**Problem details**
Return the lines from the start of the data through the line with "para hacer que". Include both of those lines and no others.

:: Records supplied ::

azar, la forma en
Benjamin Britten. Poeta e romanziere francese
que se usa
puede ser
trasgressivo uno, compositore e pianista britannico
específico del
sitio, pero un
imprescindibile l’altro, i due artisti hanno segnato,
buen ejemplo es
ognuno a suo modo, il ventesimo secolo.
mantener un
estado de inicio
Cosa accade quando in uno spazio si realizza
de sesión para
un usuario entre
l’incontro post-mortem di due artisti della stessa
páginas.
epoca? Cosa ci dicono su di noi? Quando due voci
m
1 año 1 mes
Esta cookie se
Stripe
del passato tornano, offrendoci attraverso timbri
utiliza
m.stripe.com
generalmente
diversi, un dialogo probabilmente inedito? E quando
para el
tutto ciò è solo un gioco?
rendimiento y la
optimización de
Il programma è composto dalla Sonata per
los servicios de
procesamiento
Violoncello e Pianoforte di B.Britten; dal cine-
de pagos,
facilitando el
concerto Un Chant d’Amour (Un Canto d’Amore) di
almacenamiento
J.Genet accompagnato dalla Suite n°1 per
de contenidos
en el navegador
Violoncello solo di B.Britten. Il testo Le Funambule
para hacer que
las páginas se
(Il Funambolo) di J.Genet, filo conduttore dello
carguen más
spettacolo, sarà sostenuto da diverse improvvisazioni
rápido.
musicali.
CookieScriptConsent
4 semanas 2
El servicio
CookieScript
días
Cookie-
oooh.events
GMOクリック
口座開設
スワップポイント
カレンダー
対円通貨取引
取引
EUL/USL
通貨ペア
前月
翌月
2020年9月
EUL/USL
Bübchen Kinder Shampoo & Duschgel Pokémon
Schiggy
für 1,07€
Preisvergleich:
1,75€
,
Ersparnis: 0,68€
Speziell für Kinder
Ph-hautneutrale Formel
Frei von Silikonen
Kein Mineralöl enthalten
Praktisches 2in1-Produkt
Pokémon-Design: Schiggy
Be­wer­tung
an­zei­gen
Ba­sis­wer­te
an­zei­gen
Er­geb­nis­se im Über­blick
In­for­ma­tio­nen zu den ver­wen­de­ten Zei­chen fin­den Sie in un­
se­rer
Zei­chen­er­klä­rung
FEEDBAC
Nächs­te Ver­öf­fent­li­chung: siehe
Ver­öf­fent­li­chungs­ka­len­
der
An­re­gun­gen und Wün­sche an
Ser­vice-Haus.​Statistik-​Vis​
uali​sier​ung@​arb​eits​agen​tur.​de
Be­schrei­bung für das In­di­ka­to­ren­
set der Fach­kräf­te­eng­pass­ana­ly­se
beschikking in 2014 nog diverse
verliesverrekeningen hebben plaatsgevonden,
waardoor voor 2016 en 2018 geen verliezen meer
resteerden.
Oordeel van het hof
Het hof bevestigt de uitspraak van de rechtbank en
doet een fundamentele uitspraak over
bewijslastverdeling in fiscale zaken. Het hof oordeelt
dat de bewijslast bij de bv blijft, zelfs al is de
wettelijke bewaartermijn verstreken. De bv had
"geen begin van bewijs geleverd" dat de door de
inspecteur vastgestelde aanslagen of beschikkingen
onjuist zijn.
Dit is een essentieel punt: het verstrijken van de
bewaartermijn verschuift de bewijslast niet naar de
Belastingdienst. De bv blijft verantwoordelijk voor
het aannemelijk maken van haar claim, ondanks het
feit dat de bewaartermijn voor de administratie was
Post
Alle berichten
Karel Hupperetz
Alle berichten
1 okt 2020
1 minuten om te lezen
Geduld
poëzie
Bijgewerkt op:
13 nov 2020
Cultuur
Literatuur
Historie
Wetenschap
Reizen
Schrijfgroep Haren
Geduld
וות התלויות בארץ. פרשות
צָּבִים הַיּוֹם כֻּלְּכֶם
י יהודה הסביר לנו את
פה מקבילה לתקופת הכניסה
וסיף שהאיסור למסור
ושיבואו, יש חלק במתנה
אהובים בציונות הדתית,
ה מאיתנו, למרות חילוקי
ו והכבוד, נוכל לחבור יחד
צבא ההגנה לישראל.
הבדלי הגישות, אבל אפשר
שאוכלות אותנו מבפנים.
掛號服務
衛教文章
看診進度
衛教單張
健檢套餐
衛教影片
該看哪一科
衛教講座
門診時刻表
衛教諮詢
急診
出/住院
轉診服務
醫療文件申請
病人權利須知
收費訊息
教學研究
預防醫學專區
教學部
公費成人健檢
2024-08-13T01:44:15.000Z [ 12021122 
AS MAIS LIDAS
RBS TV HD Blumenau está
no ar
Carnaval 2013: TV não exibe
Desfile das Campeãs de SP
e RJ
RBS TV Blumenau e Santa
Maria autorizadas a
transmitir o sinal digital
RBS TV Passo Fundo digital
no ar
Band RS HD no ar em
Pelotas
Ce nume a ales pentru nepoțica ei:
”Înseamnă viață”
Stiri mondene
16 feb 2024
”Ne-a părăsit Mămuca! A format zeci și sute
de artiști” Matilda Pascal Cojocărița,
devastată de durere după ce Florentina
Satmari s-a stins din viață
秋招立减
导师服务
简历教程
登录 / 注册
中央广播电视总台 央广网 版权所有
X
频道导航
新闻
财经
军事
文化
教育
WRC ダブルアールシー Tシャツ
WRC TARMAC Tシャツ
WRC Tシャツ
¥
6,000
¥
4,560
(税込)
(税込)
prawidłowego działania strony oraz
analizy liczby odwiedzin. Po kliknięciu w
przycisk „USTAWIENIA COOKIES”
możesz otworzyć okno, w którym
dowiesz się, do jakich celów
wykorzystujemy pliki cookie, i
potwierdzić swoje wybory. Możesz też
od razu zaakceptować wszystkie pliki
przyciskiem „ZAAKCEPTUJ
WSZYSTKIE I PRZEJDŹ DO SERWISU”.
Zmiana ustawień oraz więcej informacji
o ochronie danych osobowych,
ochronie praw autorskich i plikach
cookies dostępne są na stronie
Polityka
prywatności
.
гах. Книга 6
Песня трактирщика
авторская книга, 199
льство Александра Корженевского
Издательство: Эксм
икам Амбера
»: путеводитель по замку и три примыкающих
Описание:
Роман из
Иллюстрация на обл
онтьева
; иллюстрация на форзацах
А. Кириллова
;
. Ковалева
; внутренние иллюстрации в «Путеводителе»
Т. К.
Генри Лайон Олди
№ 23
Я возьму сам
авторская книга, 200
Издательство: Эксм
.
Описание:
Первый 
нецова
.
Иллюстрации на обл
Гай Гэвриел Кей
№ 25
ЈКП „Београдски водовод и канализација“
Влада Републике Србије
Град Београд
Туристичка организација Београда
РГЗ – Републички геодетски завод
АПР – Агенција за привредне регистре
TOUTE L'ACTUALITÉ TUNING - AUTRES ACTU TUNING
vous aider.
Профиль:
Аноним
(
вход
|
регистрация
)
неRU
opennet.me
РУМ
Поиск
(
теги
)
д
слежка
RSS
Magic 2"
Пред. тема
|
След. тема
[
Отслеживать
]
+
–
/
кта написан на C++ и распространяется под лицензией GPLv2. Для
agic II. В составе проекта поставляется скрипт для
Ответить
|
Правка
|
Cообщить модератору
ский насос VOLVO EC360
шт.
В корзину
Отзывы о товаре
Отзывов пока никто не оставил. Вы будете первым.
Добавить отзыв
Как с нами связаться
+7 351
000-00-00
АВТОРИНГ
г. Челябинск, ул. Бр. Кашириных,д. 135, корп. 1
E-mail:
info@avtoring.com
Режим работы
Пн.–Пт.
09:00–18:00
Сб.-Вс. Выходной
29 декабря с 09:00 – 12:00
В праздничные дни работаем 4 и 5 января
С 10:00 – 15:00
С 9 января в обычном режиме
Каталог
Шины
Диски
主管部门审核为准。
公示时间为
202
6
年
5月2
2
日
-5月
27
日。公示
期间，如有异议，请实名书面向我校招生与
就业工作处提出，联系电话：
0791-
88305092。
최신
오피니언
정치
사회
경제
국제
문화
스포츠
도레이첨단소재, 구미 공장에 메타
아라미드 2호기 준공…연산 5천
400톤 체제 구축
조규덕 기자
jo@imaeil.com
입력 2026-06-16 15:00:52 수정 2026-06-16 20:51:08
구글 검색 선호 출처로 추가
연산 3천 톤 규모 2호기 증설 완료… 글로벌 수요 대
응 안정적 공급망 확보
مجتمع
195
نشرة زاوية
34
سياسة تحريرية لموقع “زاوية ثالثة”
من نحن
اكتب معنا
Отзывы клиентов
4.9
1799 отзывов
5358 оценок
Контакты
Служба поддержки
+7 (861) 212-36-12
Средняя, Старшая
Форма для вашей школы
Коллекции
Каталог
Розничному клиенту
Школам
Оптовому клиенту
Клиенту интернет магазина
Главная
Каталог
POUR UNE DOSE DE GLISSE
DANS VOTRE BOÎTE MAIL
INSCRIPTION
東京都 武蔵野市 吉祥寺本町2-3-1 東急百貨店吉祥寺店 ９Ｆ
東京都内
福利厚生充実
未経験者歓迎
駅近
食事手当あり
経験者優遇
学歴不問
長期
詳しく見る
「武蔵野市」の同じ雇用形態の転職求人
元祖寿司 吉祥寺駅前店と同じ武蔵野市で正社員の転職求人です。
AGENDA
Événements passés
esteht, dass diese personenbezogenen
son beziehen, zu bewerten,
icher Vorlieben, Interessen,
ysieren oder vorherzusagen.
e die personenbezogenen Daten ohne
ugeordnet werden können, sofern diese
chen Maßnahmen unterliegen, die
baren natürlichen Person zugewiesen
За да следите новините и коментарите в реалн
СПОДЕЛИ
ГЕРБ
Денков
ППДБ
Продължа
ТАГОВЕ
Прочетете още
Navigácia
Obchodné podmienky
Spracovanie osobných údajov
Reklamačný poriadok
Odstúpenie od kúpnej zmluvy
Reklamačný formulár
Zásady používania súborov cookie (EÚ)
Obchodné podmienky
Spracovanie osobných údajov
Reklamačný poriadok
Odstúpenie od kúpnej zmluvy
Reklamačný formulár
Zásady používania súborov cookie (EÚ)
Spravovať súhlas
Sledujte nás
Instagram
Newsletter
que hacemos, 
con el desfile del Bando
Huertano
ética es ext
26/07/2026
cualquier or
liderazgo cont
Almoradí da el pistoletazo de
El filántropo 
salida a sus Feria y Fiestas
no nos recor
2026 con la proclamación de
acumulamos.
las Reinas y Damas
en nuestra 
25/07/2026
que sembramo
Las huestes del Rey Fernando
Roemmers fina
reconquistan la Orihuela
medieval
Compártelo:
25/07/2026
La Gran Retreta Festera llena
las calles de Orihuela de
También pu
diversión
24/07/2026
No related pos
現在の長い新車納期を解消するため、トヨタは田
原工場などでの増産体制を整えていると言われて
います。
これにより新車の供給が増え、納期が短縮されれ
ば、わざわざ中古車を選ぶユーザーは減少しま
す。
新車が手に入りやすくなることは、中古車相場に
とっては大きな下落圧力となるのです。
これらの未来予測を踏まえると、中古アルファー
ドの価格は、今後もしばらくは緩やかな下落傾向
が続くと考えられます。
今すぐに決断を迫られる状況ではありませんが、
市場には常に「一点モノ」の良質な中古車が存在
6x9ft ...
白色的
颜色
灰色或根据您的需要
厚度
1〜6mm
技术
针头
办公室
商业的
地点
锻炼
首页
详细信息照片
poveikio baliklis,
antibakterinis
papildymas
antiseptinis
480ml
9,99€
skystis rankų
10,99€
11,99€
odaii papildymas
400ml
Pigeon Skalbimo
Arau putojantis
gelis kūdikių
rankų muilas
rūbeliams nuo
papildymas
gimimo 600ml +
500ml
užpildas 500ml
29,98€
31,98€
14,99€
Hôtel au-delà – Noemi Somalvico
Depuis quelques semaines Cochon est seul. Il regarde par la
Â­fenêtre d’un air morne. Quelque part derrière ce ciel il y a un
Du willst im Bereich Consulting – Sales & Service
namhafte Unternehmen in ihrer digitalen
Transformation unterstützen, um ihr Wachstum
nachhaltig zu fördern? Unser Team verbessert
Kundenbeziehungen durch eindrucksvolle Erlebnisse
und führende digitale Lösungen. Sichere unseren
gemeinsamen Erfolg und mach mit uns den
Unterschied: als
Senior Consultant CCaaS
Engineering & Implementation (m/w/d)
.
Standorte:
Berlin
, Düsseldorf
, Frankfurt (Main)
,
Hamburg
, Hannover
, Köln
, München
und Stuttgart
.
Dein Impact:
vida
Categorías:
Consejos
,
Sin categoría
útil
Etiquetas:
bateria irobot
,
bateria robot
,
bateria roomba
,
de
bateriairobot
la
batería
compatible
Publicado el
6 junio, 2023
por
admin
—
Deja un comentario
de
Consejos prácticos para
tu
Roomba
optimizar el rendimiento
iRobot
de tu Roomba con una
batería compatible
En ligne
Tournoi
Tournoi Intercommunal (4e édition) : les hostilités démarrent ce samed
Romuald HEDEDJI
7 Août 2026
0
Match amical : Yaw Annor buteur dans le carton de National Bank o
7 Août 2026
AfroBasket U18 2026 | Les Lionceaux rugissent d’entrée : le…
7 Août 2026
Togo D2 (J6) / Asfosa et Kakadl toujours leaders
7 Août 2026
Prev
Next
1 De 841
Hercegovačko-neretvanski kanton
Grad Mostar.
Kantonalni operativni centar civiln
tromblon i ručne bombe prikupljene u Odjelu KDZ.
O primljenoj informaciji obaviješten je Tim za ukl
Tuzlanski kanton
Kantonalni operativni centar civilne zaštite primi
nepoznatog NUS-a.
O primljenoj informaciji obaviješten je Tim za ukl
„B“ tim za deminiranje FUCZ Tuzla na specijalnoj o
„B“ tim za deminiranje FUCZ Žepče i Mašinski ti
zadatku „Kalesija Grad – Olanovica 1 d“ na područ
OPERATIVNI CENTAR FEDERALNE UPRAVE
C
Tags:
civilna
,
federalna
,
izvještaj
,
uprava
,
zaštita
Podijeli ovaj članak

:::

**Solution to this problem**
azar, la forma en
Benjamin Britten. Poeta e romanziere francese
que se usa
puede ser
trasgressivo uno, compositore e pianista britannico
específico del
sitio, pero un
imprescindibile l’altro, i due artisti hanno segnato,
buen ejemplo es
ognuno a suo modo, il ventesimo secolo.
mantener un
estado de inicio
Cosa accade quando in uno spazio si realizza
de sesión para
un usuario entre
l’incontro post-mortem di due artisti della stessa
páginas.
epoca? Cosa ci dicono su di noi? Quando due voci
m
1 año 1 mes
Esta cookie se
Stripe
del passato tornano, offrendoci attraverso timbri
utiliza
m.stripe.com
generalmente
diversi, un dialogo probabilmente inedito? E quando
para el
tutto ciò è solo un gioco?
rendimiento y la
optimización de
Il programma è composto dalla Sonata per
los servicios de
procesamiento
Violoncello e Pianoforte di B.Britten; dal cine-
de pagos,
facilitando el
concerto Un Chant d’Amour (Un Canto d’Amore) di
almacenamiento
J.Genet accompagnato dalla Suite n°1 per
de contenidos
en el navegador
Violoncello solo di B.Britten. Il testo Le Funambule
para hacer que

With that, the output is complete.